In a blunt rejection of current norms, two leaders of biomarker disclosure research argue research participants should have the opportunity to know whether they have biomarkers of Alzheimer’s disease . Biomarkers, or biological indicators of a disease, are essential to the study and diagnosis of Alzheimer’s and other diseases that cause dementia.
Clinicians use imaging such as MRI and PET scans to measure biomarkers and make accurate diagnoses. Blood tests are fast becoming available too. The tests also allow researchers to develop targeted drug therapies.
But in both clinical care and research, biomarker results are infrequently disclosed. Insurers typically do not cover these scans in clinical care, limiting their use, and researchers typically do not return results.

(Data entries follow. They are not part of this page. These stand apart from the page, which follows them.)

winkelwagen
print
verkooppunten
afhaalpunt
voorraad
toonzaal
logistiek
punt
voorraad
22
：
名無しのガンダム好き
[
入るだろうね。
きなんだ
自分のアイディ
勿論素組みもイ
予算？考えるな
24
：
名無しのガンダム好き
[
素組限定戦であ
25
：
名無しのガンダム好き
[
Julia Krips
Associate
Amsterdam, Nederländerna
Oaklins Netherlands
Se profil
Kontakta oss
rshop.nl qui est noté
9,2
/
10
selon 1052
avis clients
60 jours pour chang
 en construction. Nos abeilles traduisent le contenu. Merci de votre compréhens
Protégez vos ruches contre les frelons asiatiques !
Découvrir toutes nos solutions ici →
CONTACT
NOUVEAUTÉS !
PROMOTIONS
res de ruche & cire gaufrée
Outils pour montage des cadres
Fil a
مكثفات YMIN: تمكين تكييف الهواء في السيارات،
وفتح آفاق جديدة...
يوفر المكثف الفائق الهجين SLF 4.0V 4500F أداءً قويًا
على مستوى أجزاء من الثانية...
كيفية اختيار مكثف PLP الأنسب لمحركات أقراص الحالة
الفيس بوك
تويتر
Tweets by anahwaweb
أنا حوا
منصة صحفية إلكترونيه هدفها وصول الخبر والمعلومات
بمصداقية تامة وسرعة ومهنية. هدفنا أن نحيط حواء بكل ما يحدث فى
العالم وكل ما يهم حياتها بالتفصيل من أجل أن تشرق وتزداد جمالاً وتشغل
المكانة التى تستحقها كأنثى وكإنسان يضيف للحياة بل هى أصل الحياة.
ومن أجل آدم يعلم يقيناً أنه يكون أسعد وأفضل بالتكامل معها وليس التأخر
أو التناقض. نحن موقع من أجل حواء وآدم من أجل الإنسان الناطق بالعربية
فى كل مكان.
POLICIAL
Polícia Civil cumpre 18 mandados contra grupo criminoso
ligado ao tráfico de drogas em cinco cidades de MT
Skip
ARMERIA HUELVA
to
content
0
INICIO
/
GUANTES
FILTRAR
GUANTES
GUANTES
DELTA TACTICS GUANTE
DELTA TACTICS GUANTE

Long-time collaborators, UCI MIND Director Joshua Grill, and Penn Memory Center (PMC) Co-Director Jason Karlawish, argue for change. Their essay was published in JAMA Neurology.
“Cognitively impaired participants in research studies that measure these biomarkers ought to have the opportunity to learn their results and those studies ought to discover who wants this knowledge,” they wrote. Knowing results can prompt patients to plan for their future and participate in drug studies designed to slow cognitive decline. Biomarker results will also inform a patient’s decision whether to take a safe and effective disease slowing drug.
Research and care are of course distinct activities but Drs. Grill and Karlawish argue knowledge of biomarker results fits within both.
“Returning Alzheimer’s disease biomarker results to persons with mild cognitive impairment (MCI) and dementia is care,” they wrote.
Their argument focuses on returning biomarker results that are “valid, interpretable, and actionable. ” Measures of Alzheimer’s pathology — amyloid, phosphorylated tau, and total tau — should therefore be disclosed, but other markers, as yet, don’t meet this triad. Disclosure should be done only after clinical assessment and the information delivered by a qualified clinician.
“Disclosure is an opportunity for discovery,” Dr. Karlawish emphasized. “Researchers ought to measure who wants to learn and who doesn’t want to know their results.” Dr Grill ticked off a list of topics to study before and after a person chooses whether to learn their results. “This is impactful knowledge – how does it affect lifestyle choices, decisions about the future, perception of memory and well-being,” he explained.
Long-time collaborators on biomarker disclosure, Grill and Karlawish emphasized the notable opportunity to study the patient experience of a biomarker diagnosis.